To read this story online, visit Lackington’s at http://lackingtons.com/2014/10/28/the-harbour-bears-by-trevor-shikaze/

Superheroic Questions

A review of Northguard Book One: Manifest Destiny by Mark Shainblum and Garbriel Morrissette (Caliber Press, 1989)

Comic books are often treated as a lower form of culture and considered to be pure pleasure reading without intellectual interest, but comic books, like any other form of text, offer a vision of the world around us and the speculative nature of the format offers us a series of questions to ask about normalcy. The superhero genre, in particular, evokes questions about what constitutes heroism, what makes someone special or different, and comments on the way we look at ideas of justice and moral rightness, which are entirely subjective.

Mark Shainblum and Gabriel Morrissette’s Northguard is a figure that offers a critical lens to the superhero genre. He is not the moral guardian who is sure of his rightness and always saving the day, but rather is insecure, uncertain, and cautious in his approach. He does not seek to impose his idea of rightness, but rather dwells in a space of moral question, critiquing himself and his choices. All of this contrasts nicely with the key enemy in the collection Northguard Book One: Manifest Destiny, the organizsation ManDes, an American religious fundamentalist group who sees Canada as an embodiment of weakness to the North, too passive, too diverse, and sinful in our allowance of diversity. ManDes is a group that embodies patriarchal misogyny, religious intolerance, capitalist monopolism, and white supremacy.

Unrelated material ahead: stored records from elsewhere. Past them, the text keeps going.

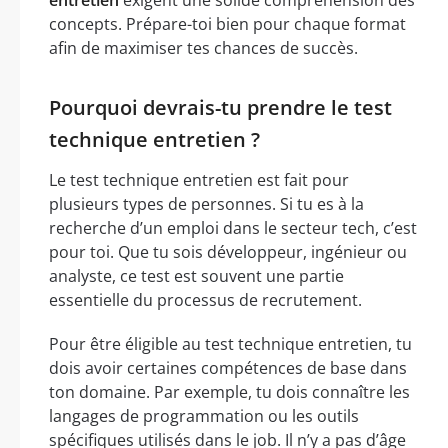
entretien
exigent une solide compréhension des
concepts. Prépare-toi bien pour chaque format
afin de maximiser tes chances de succès.
Pourquoi devrais-tu prendre le test
technique entretien ?
Le test technique entretien est fait pour
plusieurs types de personnes. Si tu es à la
recherche d’un emploi dans le secteur tech, c’est
pour toi. Que tu sois développeur, ingénieur ou
analyste, ce test est souvent une partie
essentielle du processus de recrutement.
Pour être éligible au test technique entretien, tu
dois avoir certaines compétences de base dans
ton domaine. Par exemple, tu dois connaître les
langages de programmation ou les outils
spécifiques utilisés dans le job. Il n’y a pas d’âge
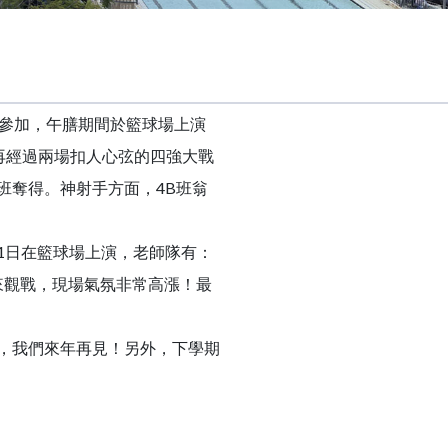
隊參加，午膳期間於籃球場上演
，再經過兩場扣人心弦的四強大戰
B班奪得。神射手方面，4B班翁
1日在籃球場上演，老師隊有：
來觀戰，現場氣氛非常高漲！最
，我們來年再見！另外，下學期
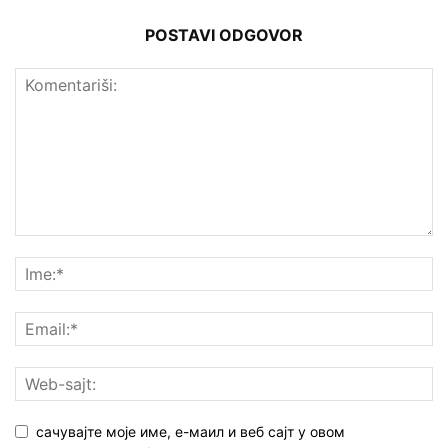
POSTAVI ODGOVOR
сачувајте моје име, е-маил и веб сајт у овом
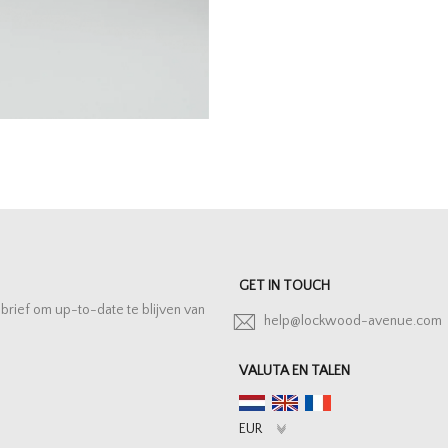
GET IN TOUCH
sbrief om up-to-date te blijven van
help@lockwood-avenue.com
VALUTA EN TALEN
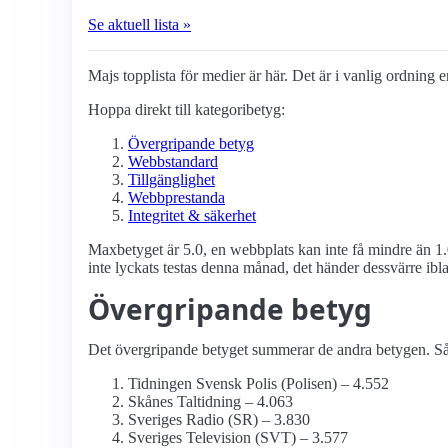
Se aktuell lista »
Majs topplista för medier är här. Det är i vanlig ordning e
Hoppa direkt till kategoribetyg:
Övergripande betyg
Webbstandard
Tillgänglighet
Webbprestanda
Integritet & säkerhet
Maxbetyget är 5.0, en webbplats kan inte få mindre än 1.
inte lyckats testas denna månad, det händer dessvärre ibl
Övergripande betyg
Det övergripande betyget summerar de andra betygen. Så d
Tidningen Svensk Polis (Polisen) – 4.552
Skånes Taltidning – 4.063
Sveriges Radio (SR) – 3.830
Sveriges Television (SVT) – 3.577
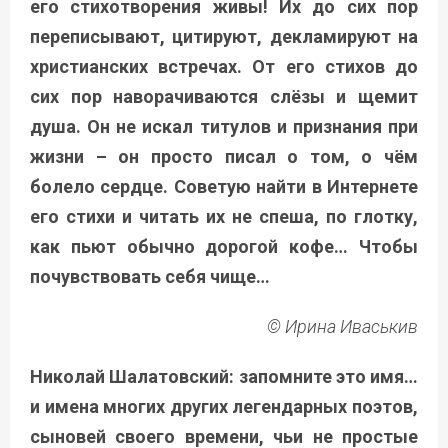
его стихотворения живы! Их до сих пор
переписывают, цитируют, декламируют на
христианских встречах. От его стихов до
сих пор наворачиваются слёзы и щемит
душа. Он не искал титулов и признания при
жизни – он просто писал о том, о чём
болело сердце. Советую найти в Интернете
его стихи и читать их не спеша, по глотку,
как пьют обычно дорогой кофе… Чтобы
почувствовать себя чище…
© Ирина Иваськив
Николай Шалатовский: запомните это имя…
и имена многих других легендарных поэтов,
сыновей своего времени, чьи не простые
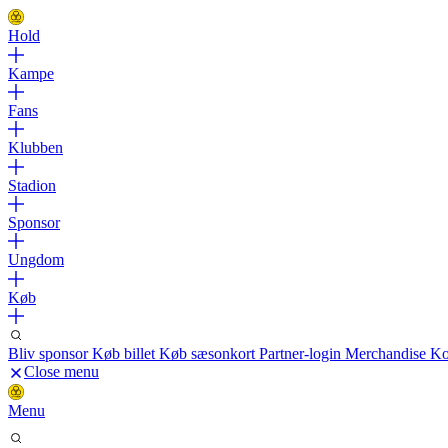
Hold
Kampe
Fans
Klubben
Stadion
Sponsor
Ungdom
Køb
Bliv sponsor
Køb billet
Køb sæsonkort
Partner-login
Merchandise
Ko
Close menu
Menu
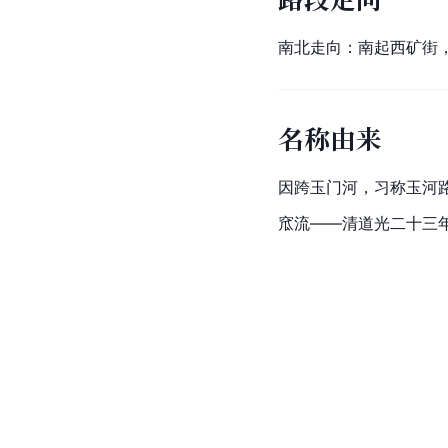
南北走向：南起西矿街
名称由来
因跨玉门河，习称玉河
窊流——清道光二十三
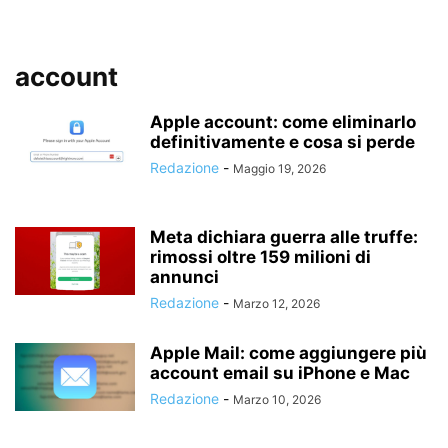
account
Apple account: come eliminarlo
definitivamente e cosa si perde
Redazione
-
Maggio 19, 2026
Meta dichiara guerra alle truffe:
rimossi oltre 159 milioni di
annunci
Redazione
-
Marzo 12, 2026
Apple Mail: come aggiungere più
account email su iPhone e Mac
Redazione
-
Marzo 10, 2026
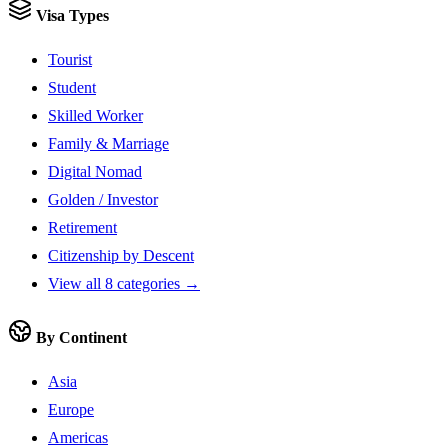
Visa Types
Tourist
Student
Skilled Worker
Family & Marriage
Digital Nomad
Golden / Investor
Retirement
Citizenship by Descent
View all 8 categories →
By Continent
Asia
Europe
Americas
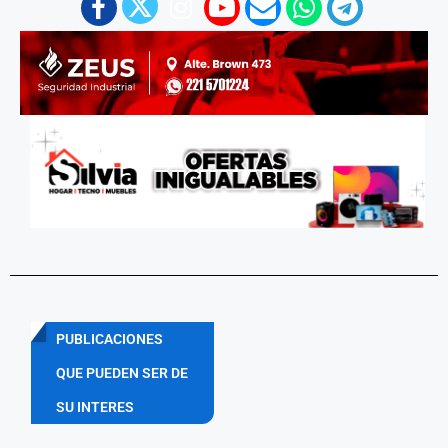
PUBLICACIONES
QUE PUEDEN SER DE
SU INTERES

P.A.C.T. (Progressive Allied Canadian Technologies) has formed in Montreal to stop organizations like ManDes from imposing their corporate control over people and doing social harm. They form a system to keep multinationals in check. In their attempt to provide a set of balances against other corporate powers, they created a device called the uniband, which has the power to reverse the laws of thermodynamics and operate beyond the restrictions of physics… and it can be integrated into the human body. When the person who has originally worked with the uniband and attuned it to his biorhythms is killed, P.A.C.T. ends up finding an unlikely candidate to wear this personal arsenal: Philip Wise, a comic book fan. Philip only asks for one thing: that he be allowed to design his own suit to operate the machine, one modeled after his own superhero fantasies and featuring the prominence of the Canadian flag.

Philip’s uneasy relationship with the flag represents a microcosm of the Canadian uncertainty around embodying ourselves in a patriotic symbol. Unlike American figures like Captain America, that easily wear the flag and represent a certain brand of American patriotism, Canadians on the whole have been a little less certain about a figure that wears his or her patriotism on the outside and Northguard is the perfect character to embody that uncertainty. Before he decides to model his costume after the maple leaf and dress in red and white, he throws the flag down on the ground yelling at it “mean something”, bringing to his own experience of uncertainty to his garb as well as his conflicting need to have the flag mean something for him. In this simple act, Northguard is able to take up an aspect of Canadian identity: the perpetual search for what Canadian identity can mean.

His own interaction with Canadianness also embodies a particular Canadian notion of dualistic identity and the potential for a multicultural reading. Philip is a Jewish Canadian living in Montreal – his identity is powerfully shaped by his ability to simultaneously represent Canadianness and Jewishness, and living in a city that is bilingual and multicultural. The power of his duality is marked nicely in the comic when the maple leaf on Northguard’s mask and chest are both overlaid by the Star of David, allowing the costume to simultaneously speak to Canadian identity and how that identity is made up of a multiplicity of cultures and cultural symbols.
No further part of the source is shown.